I thanked her, but declined. We had just eaten. Then I asked her about her experiences from WWII—4,500 women had worked for the OSS during the war. But very few of them were still alive. “I had to go through a series of tests to get in the OSS, situational tests,” Emanuelson said. Intelligence, she explained, is all about solving problems: “It’s asking, ‘What do I need to know?’ I wound up in the research and analysis department.”
I was finding it hard to talk with my thighs pressed into my chest, so I wriggled out of my seat’s sucking mouth and perched on its solid lip. “So, what did you do in R&A?” She said she had taken information coming in from planes and analyzed it. “I can’t say much more than that.”
“Ah,” I said. “Secret spy stuff.” She smiled.
Dawn pointed at a framed photo and asked where it was taken. Emanuelson squinted for a moment before giving up. “My eyes,” she said, “macular degeneration.”
We chatted a while longer about her and her late engineer husband’s long, fruitful lives—her time in the OSS and his as a Navy pilot; the clinical psychology practice she worked at for 40 years. At one point, she leaned over and took my hand. “Are you sure you wouldn’t like some cookies?” I realized that perhaps my earlier refusal was rude, so I said, “We’d love some.”

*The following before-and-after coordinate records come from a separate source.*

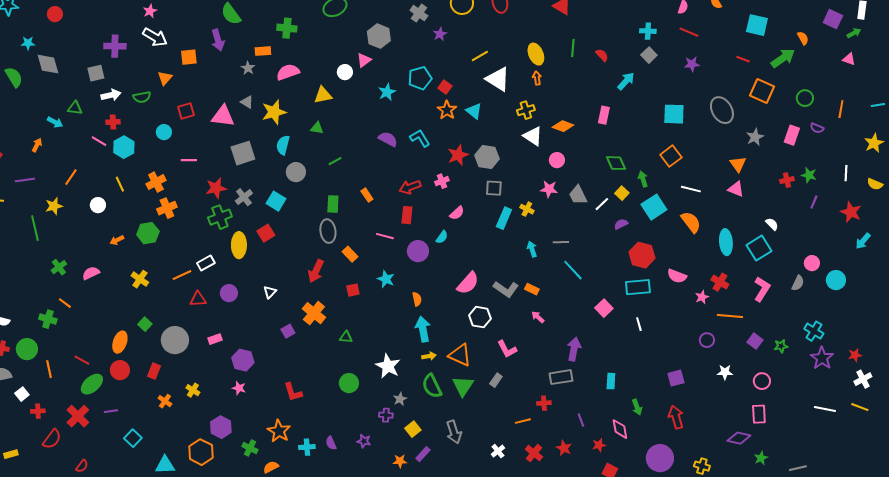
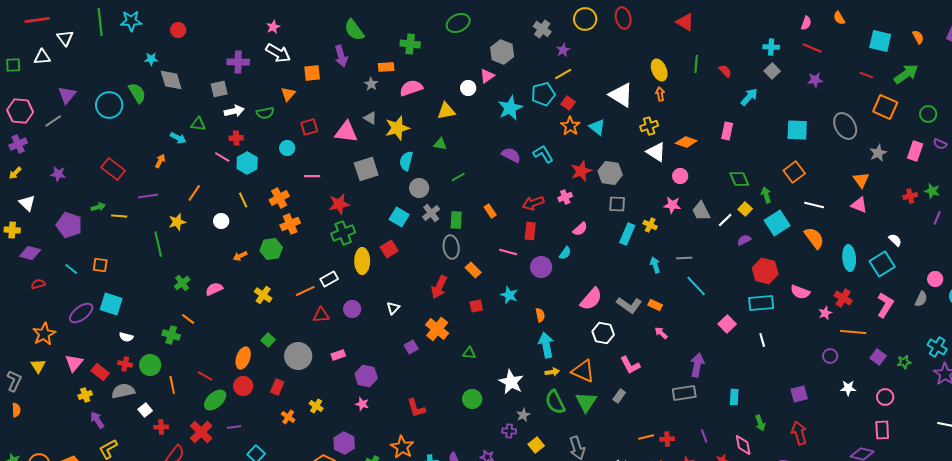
orange semicircle: (803, 38) -> (918, 37), moved
yellow line: (480, 56) -> (563, 74), moved
cyan star: (387, 92) -> (510, 108), size x1.4
gray cross: (244, 197) -> (431, 213), moved
red cross: (544, 403) -> (667, 439), moved

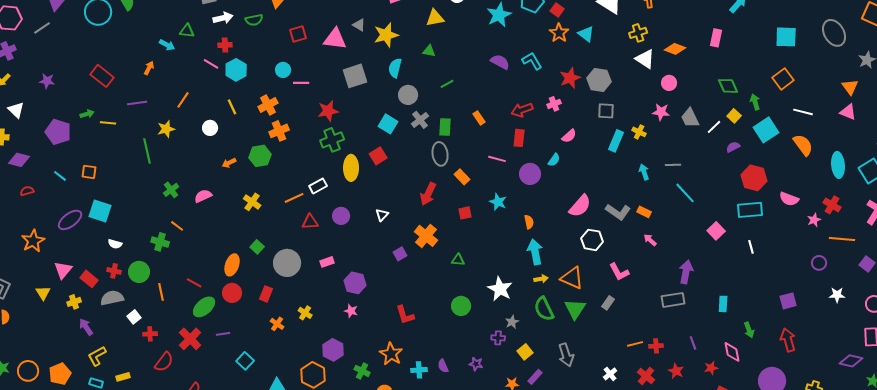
cyan circle: (287, 148) -> (283, 70), moved
yellow triangle: (38, 366) -> (43, 293), moved

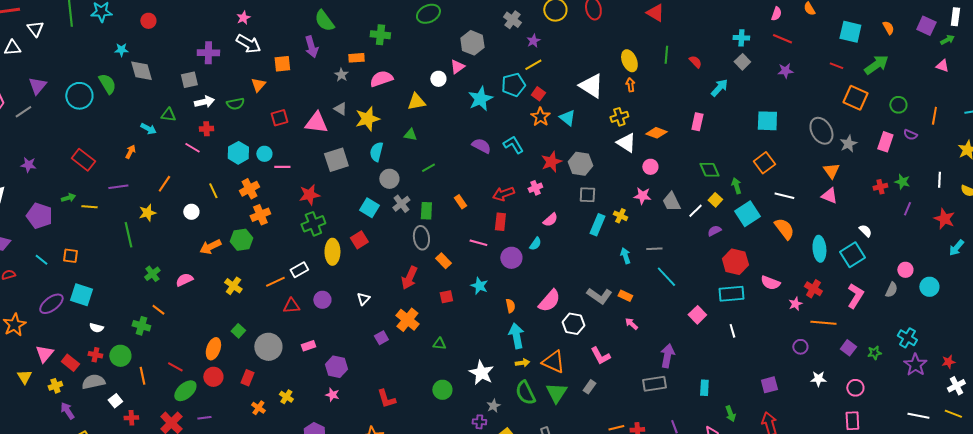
gray ellipse: (834, 33) -> (821, 131), moved
cyan hexagon: (236, 70) -> (238, 153), moved
orange arrow: (229, 163) -> (210, 247), size x1.5
pink semicircle: (580, 206) -> (549, 301), moved

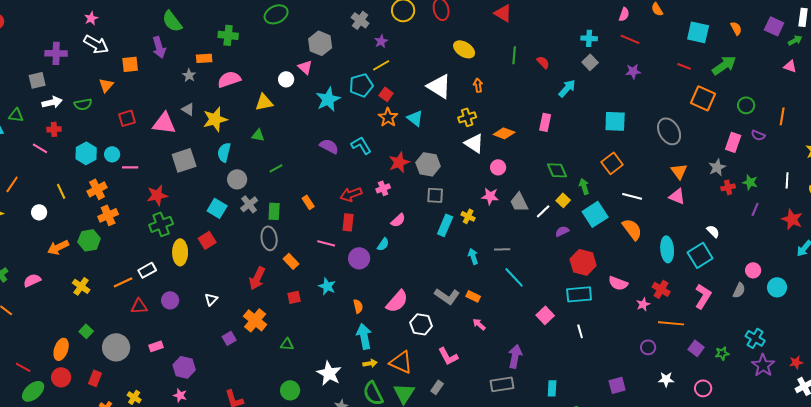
yellow ellipse: (629, 61) -> (464, 49), moved, turned -35
pink triangle: (457, 67) -> (305, 67), turned -42
gray star: (848, 144) -> (717, 167), moved

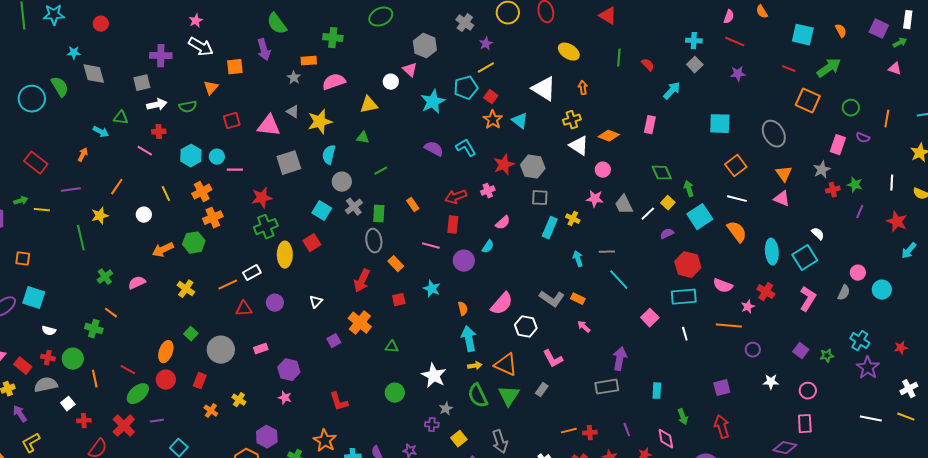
orange square: (612, 163) -> (736, 166), moved
orange line: (671, 323) -> (729, 326), moved
red star: (796, 362) -> (901, 348), moved

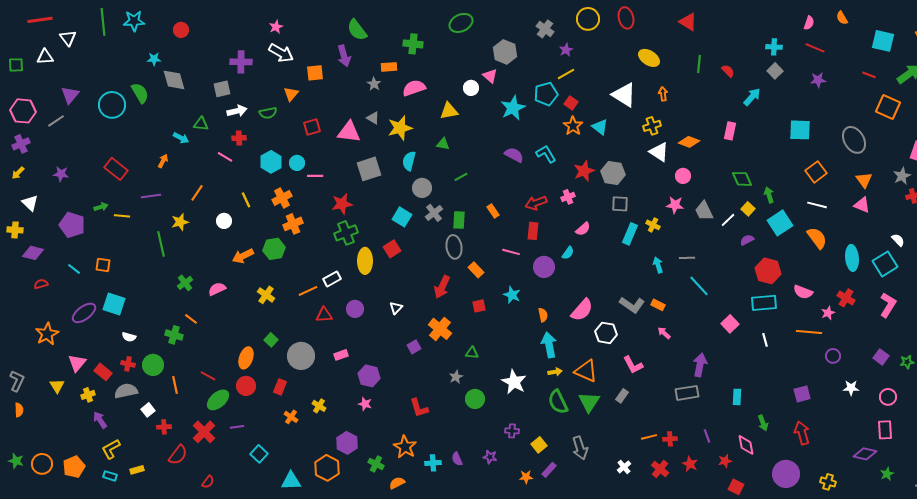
gray star: (446, 409) -> (456, 377), moved

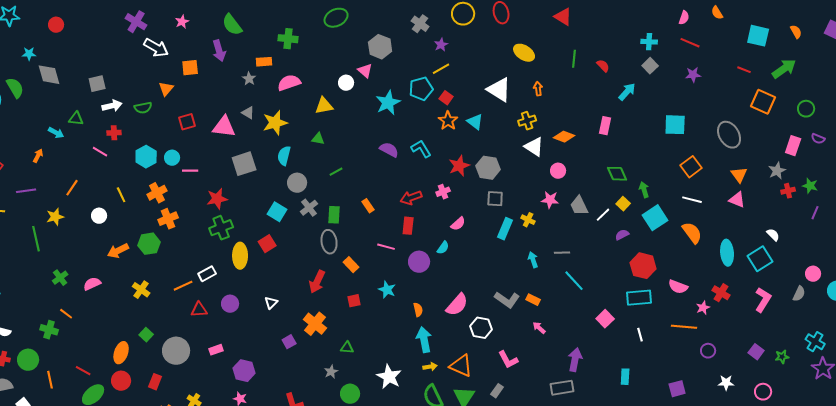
pink star: (276, 27) -> (182, 22), moved
purple cross: (241, 62) -> (136, 22), moved, turned 30
cyan rectangle: (737, 397) -> (625, 377), moved

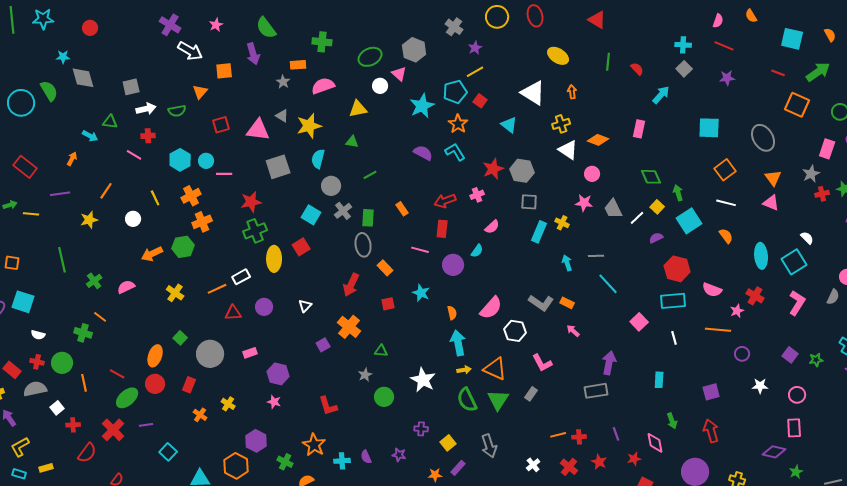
green ellipse: (336, 18) -> (370, 57), moved
orange star: (448, 121) -> (458, 124), moved
orange semicircle: (692, 233) -> (726, 236), size x0.7
green line: (36, 239) -> (62, 260), moved

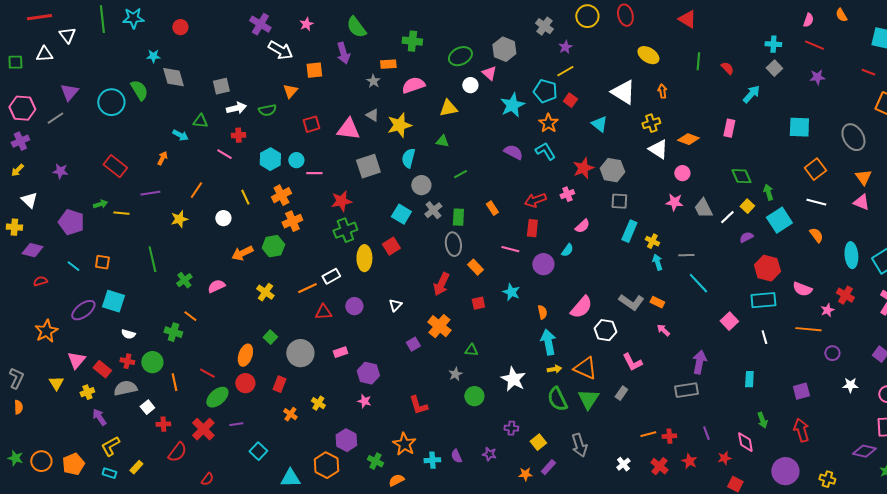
cyan pentagon: (455, 92) -> (545, 91), turned 30
yellow cross: (562, 223) -> (652, 241), moved
yellow rectangle: (46, 468) -> (136, 467), turned -32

She led us into a kitchen whose window looked out on a colossal tree, opened a cupboard and removed two bags of Pepperidge Farm Milano cookies, handing one to each of us. “Thank you,” I said. “These will be great on the road.”
We then returned Pork Chop to his rightful place on the stoop of Pee Wee’s Pit Barbecue and continued our journey. As Scottsville fell into the distance, I said to Dawn, “Who would have thought we’d meet such a worldly and elegant woman in such a small, rural town?” As we walked, our imaginations piqued, we chatted about all the ways spies killed each other in the movies—with lasers, with blow darts, with knives hidden in their boots. Then Dawn said, “What method do you think Margaret would have used?”
“Hmm, let me think a minute.”
My stomach had started rumbling, so I tore open a bag of the Milanos while mulling the question. We each bit into a cookie. The flavor seemed odd. I opened the second bag and tried again. “Ew, what does yours taste like?” Dawn spat hers out and used a napkin to wipe her tongue. “Mine has fuzz on it!” I shined a light on the bag and read the date printed at the bottom. “Oh my God!” I said. “These expired over two years ago!”
We both howled with laughter. I thought of how pleased Emanuelson had been to give us these cookies and then remembered her poor eyesight. She never could have read the fine print. Or could she?
“Well,” I said, “there’s your answer. She would have used food poisoning.”